◆ **Given data**

● ● ● ● ●

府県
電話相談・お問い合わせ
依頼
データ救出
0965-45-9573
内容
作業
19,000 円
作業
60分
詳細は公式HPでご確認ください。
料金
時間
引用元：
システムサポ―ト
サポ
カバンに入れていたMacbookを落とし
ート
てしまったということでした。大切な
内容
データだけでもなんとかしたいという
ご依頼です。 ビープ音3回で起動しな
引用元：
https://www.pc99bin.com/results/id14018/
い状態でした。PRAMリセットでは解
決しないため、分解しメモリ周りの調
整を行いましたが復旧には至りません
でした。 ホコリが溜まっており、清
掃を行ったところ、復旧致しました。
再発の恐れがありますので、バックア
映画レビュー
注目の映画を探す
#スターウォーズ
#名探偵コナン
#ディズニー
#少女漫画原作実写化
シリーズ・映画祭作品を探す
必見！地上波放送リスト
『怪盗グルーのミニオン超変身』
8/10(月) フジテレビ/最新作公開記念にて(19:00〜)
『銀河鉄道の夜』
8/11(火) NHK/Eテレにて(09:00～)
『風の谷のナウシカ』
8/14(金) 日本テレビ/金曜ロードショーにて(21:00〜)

● ● ● ● ●

◆ **Goal of the exercise**
Repeat the entries exactly, all of them.

◆ **Response to this exercise**
府県
電話相談・お問い合わせ
依頼
データ救出
0965-45-9573
内容
作業
19,000 円
作業
60分
詳細は公式HPでご確認ください。
料金
時間
引用元：
システムサポ―ト
サポ
カバンに入れていたMacbookを落とし
ート
てしまったということでした。大切な
内容
データだけでもなんとかしたいという
ご依頼です。 ビープ音3回で起動しな
引用元：
https://www.pc99bin.com/results/id14018/
い状態でした。PRAMリセットでは解
決しないため、分解しメモリ周りの調
整を行いましたが復旧には至りません
でした。 ホコリが溜まっており、清
掃を行ったところ、復旧致しました。
再発の恐れがありますので、バックア
映画レビュー
注目の映画を探す
#スターウォーズ
#名探偵コナン
#ディズニー
#少女漫画原作実写化
シリーズ・映画祭作品を探す
必見！地上波放送リスト
『怪盗グルーのミニオン超変身』
8/10(月) フジテレビ/最新作公開記念にて(19:00〜)
『銀河鉄道の夜』
8/11(火) NHK/Eテレにて(09:00～)
『風の谷のナウシカ』
8/14(金) 日本テレビ/金曜ロードショーにて(21:00〜)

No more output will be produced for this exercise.